To further confirm our assignment, a comparison of the brighter dots on HOPG and Ag (111) under high-resolution STM is shown in Fig. 4. It is obvious that in Fig. 4a, the COR molecule with bowlup configuration possesses a hollow center with a rough pentagonal doughnut shape, which is consistent with features of the simulated bowl-up COR. While in Fig. 4b, the COR molecule accounted as bowl-down configuration is more protruding in the center and the molecule shape is obscure, which also resembles simulated bowl-down topography. We noted that on Ag (111) substrate, the configuration preference of COR disappears: both bowl-up and bowl-down COR exist in almost equal amount. In other words, the adoption of bowl-up or bowl-down configuration is random. We suggest that the strong COR-Ag (111) interfacial interaction constrains the movement and bowl inversion of COR molecules. Once adsorbed on Ag (111), COR molecule could only retain its initial configuration and therefore both configurations have equal chance to appear.
Co-assembly monolayer of F16CuPc and COR on Ag (111) was also prepared by further evaporating F16CuPc molecules onto the COR covered substrate. STM image reveals the long range-ordered binary molecular networks with a molecular ratio of 1 : 4. The unit cell is outlined in Fig. 5a with features including g=h=2.73 nm and θ4=100°. Corresponding schematic packing model for the binary structure is shown in Fig. 5b. All the F16CuPc molecules lie in the same orientation and each F16CuPc molecule is surrounded by 8 COR molecules.

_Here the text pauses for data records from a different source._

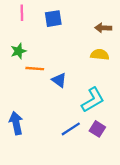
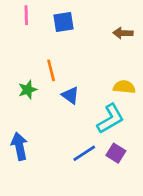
green star: (18, 51) -> (28, 90), moved
yellow semicircle: (100, 55) -> (124, 87), moved
orange line: (35, 69) -> (51, 70), moved, turned 72

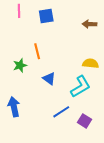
blue triangle: (70, 95) -> (49, 79), moved
purple square: (116, 153) -> (84, 121), moved

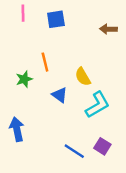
yellow semicircle: (91, 63) -> (83, 77), moved, turned -126
blue line: (61, 112) -> (74, 151), moved, turned 66

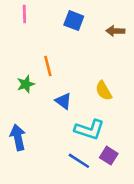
blue square: (56, 19) -> (74, 21), moved, turned 30
yellow semicircle: (83, 77) -> (104, 91), moved
cyan L-shape: (97, 105) -> (89, 130), moved, turned 48

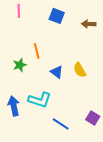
blue triangle: (63, 101) -> (57, 72), moved
cyan L-shape: (89, 130) -> (40, 100), moved
purple square: (109, 156) -> (93, 118), moved

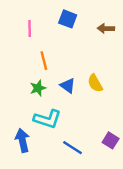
pink line: (19, 11) -> (30, 28), moved
green star: (20, 65) -> (38, 88), moved
blue arrow: (14, 106) -> (22, 140), moved

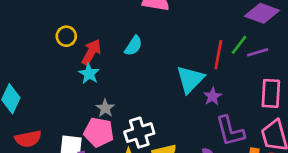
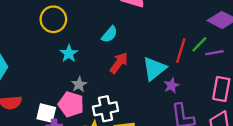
yellow circle: (66, 36) -> (53, 19), size x1.5
red arrow: (91, 52) -> (119, 63), moved

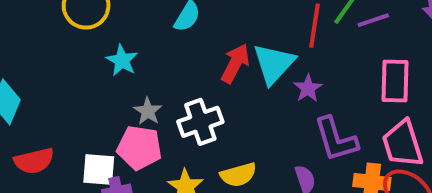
red arrow: (119, 63) -> (235, 63), moved
white cross: (106, 109) -> (200, 122), moved

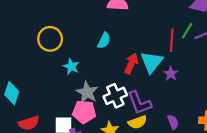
gray star: (148, 111) -> (87, 92), size x1.5
purple L-shape: (336, 139) -> (139, 103), moved

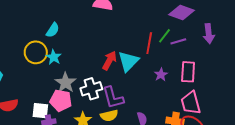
yellow circle: (50, 39) -> (36, 52), moved
cyan semicircle: (104, 41) -> (53, 30), moved
purple star: (171, 74) -> (161, 75), moved

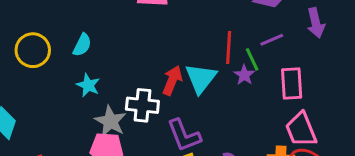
green line: (165, 36) -> (252, 59), moved, turned -56
yellow circle: (36, 52) -> (33, 50), moved
purple star: (161, 75) -> (244, 75), moved
white cross: (91, 89) -> (142, 105), moved, turned 30

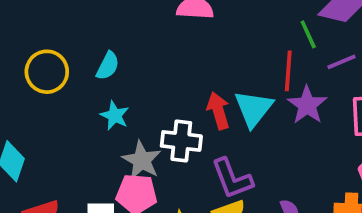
green line: (252, 59) -> (308, 34), moved
purple star: (244, 75) -> (307, 105), size x1.5
red arrow: (172, 80) -> (218, 111), turned -40

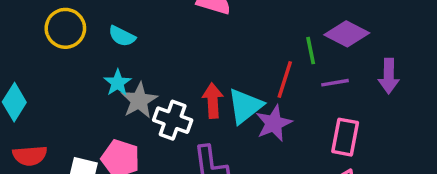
cyan semicircle: (108, 66) -> (122, 36), turned 76
purple star: (307, 105) -> (274, 123), moved
gray star: (142, 160) -> (139, 100), moved

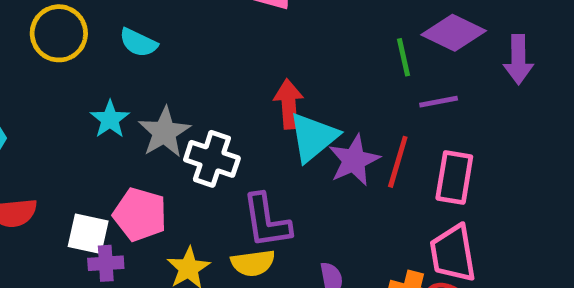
purple arrow: (389, 76) -> (518, 59), moved
red line: (285, 79) -> (398, 162), moved
cyan star: (118, 83) -> (110, 119), moved
red arrow: (213, 101) -> (289, 104), moved

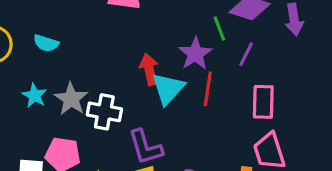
purple line: (439, 102) -> (246, 54), turned -45
purple star: (354, 160) -> (195, 54), moved
red line: (398, 162) -> (208, 89), moved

In summary, we have investigated the binary supramolecular structure of F16CuPc-COR monolayer assembled on HOPG andAg (111) substrates. The formation of multiple intermolecular hydrogen bonding between F16CuPc and COR could result in a preferred bowl-down configuration for COR molecules on the weakly interacting HOPG. In contrast, this configuration preference disappears on Ag (111) substrate where the adoption of bowl-up or bowl-down configuration is random, resulting from the strong molecule-substrate interactions. Our work would further reinforce the modification of surface with binary molecular networks consisting of COR and its derivatives.